Die in der Vergangenheit hoch streitige Frage der Abtreibungszulassung hat durch die Entscheidung des Bundesverfassungsgerichts und die daran eng anknüpfende gesetzliche Neuregelung der §§ 218 f. StGB einen – je nach Einstellung zu diesem Problem mehr oder weniger befriedigenden – Abschluss gefunden.
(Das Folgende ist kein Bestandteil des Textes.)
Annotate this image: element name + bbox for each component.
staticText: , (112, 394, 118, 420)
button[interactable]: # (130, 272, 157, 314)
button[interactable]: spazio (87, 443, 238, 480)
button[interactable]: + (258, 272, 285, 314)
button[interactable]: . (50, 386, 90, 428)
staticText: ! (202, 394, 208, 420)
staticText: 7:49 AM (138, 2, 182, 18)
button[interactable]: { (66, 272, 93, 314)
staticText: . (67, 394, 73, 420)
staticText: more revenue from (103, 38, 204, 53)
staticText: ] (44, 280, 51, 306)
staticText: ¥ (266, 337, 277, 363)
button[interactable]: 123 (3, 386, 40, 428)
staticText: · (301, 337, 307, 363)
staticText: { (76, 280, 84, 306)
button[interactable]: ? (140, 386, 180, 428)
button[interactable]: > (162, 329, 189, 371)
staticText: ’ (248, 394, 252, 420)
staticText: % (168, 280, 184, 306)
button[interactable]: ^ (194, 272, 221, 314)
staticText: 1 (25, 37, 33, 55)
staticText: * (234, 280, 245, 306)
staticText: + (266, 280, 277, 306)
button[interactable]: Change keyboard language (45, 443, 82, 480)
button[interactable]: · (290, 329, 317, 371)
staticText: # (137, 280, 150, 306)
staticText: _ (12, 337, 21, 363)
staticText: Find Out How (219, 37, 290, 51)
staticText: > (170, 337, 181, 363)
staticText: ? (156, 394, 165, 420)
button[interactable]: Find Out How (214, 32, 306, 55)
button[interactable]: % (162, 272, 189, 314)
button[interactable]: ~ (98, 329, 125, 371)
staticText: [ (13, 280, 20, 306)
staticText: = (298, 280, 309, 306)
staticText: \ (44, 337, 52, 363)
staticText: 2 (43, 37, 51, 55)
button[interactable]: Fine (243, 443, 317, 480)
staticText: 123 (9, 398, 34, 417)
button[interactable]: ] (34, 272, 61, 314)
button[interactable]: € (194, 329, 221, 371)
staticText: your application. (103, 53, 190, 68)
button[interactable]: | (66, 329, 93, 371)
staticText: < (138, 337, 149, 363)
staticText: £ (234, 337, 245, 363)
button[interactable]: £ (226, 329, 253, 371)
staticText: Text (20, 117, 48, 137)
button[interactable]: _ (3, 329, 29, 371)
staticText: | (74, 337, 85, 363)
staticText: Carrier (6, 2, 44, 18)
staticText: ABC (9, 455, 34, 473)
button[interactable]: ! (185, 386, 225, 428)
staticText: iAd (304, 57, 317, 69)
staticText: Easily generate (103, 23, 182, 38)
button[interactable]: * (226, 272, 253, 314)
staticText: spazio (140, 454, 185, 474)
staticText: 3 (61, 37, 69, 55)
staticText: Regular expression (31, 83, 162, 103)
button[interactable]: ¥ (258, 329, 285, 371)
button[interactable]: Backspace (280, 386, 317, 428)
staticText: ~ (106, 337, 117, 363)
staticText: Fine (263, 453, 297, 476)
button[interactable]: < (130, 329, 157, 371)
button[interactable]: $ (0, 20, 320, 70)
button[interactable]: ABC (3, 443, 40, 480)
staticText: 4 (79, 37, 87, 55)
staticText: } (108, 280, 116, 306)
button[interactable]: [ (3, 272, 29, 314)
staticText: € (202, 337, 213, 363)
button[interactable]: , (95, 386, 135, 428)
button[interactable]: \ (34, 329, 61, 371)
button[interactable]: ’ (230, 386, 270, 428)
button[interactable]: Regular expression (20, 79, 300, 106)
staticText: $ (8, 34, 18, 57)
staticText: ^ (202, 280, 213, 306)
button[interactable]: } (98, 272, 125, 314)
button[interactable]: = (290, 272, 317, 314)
Dennoch ist der Beklagte nicht gehindert, unter Inanspruchnahme der Meinungsfreiheit in einer die Öffentlichkeit berührenden Frage für seine Auffassung „weiter zu kämpfen”, muss hierbei jedoch die Rechte Dritter berücksichtigen. Dies ist vorliegend gegenüber dem Kläger nicht hinreichend geschehen. Das Anliegen des Beklagten rechtfertigt nicht die geschilderten schwerwiegenden Eingriffe in das Persönlichkeitsrecht (Sozialsphäre) des Klägers, zumal der Kläger dies in keiner Weise herausgefordert hat; eine solche Herausforderung kann auch nicht in einem etwaigen Hinweis des Klägers im Internet auf seine berufliche Tätigkeit bzw. (dem Gesetz entsprechenden) Schwangerschaftsunterbrechungen gesehen werden.
4. Kostenentscheidung: § 97 Abs. 1 ZPO.